» **Dataset items**

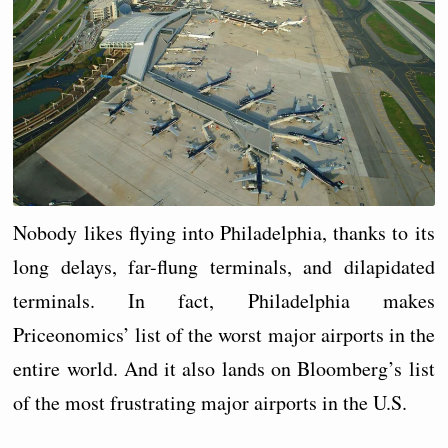
Nobody likes flying into Philadelphia, thanks to its
long delays, far-flung terminals, and dilapidated
terminals. In fact, Philadelphia makes
Priceonomics’ list of the worst major airports in the
entire world. And it also lands on Bloomberg’s list
of the most frustrating major airports in the U.S.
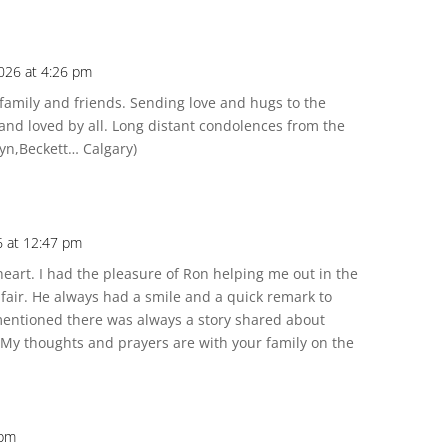
2026 at 4:26 pm
family and friends. Sending love and hugs to the
and loved by all. Long distant condolences from the
lyn,Beckett… Calgary)
6 at 12:47 pm
eart. I had the pleasure of Ron helping me out in the
 fair. He always had a smile and a quick remark to
mentioned there was always a story shared about
. My thoughts and prayers are with your family on the
 pm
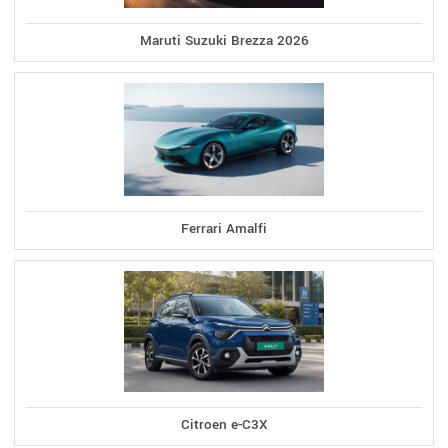
Maruti Suzuki Brezza 2026
Ferrari Amalfi
Citroen e-C3X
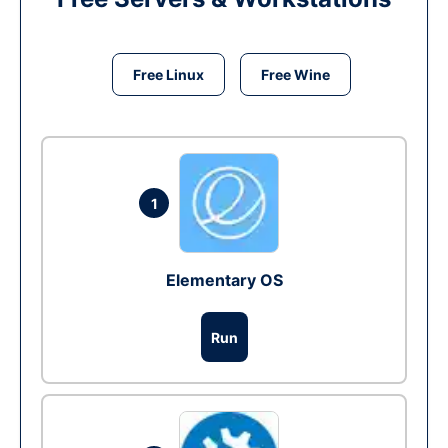
Free Linux
Free Wine
1
Elementary OS
Run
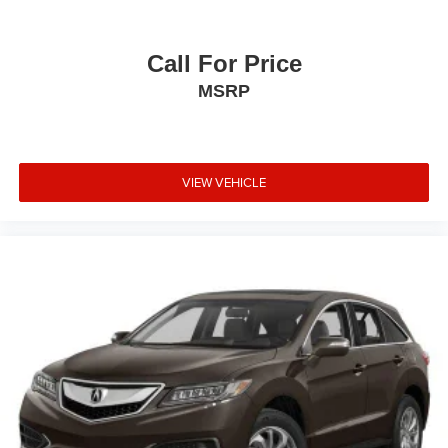
value with room for years of ownership ahead. Contact us
today to schedule your test drive and discover why this
vehicle may be the right fit for your needs.
Call For Price
MSRP
VIEW VEHICLE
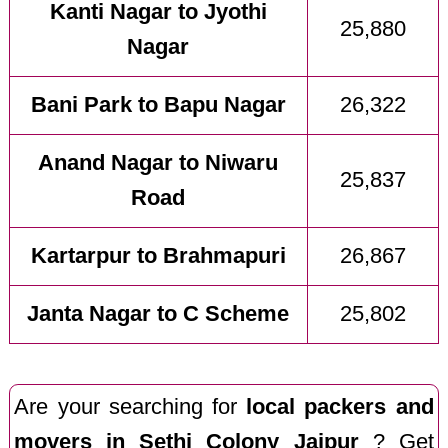
Kanti Nagar to Jyothi
25,880
Nagar
Bani Park to Bapu Nagar
26,322
Anand Nagar to Niwaru
25,837
Road
Kartarpur to Brahmapuri
26,867
Janta Nagar to C Scheme
25,802
Are your searching for
local packers and
movers in Sethi Colony Jaipur
? Get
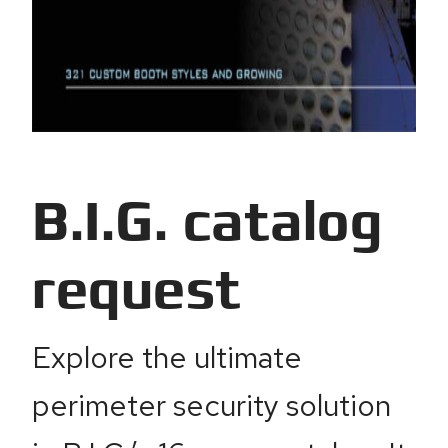
B.I.G. catalog
request
Explore the ultimate
perimeter security solution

» **WHAT YOU SHOULD DO**
All of the entries above are to be duplicated exactly, with every image left out.

» **ANSWER FOR THE TASK**
Nobody likes flying into Philadelphia, thanks to its
long delays, far-flung terminals, and dilapidated
terminals. In fact, Philadelphia makes
Priceonomics’ list of the worst major airports in the
entire world. And it also lands on Bloomberg’s list
of the most frustrating major airports in the U.S.
2026 at 4:26 pm
family and friends. Sending love and hugs to the
and loved by all. Long distant condolences from the
lyn,Beckett… Calgary)
6 at 12:47 pm
eart. I had the pleasure of Ron helping me out in the
 fair. He always had a smile and a quick remark to
mentioned there was always a story shared about
. My thoughts and prayers are with your family on the
 pm
Maruti Suzuki Brezza 2026
Ferrari Amalfi
Citroen e-C3X
Free Linux
Free Wine
1
Elementary OS
Run
value with room for years of ownership ahead. Contact us
today to schedule your test drive and discover why this
vehicle may be the right fit for your needs.
Call For Price
MSRP
VIEW VEHICLE
Kanti Nagar to Jyothi
25,880
Nagar
Bani Park to Bapu Nagar
26,322
Anand Nagar to Niwaru
25,837
Road
Kartarpur to Brahmapuri
26,867
Janta Nagar to C Scheme
25,802
Are your searching for
local packers and
movers in Sethi Colony Jaipur
? Get
B.I.G. catalog
request
Explore the ultimate
perimeter security solution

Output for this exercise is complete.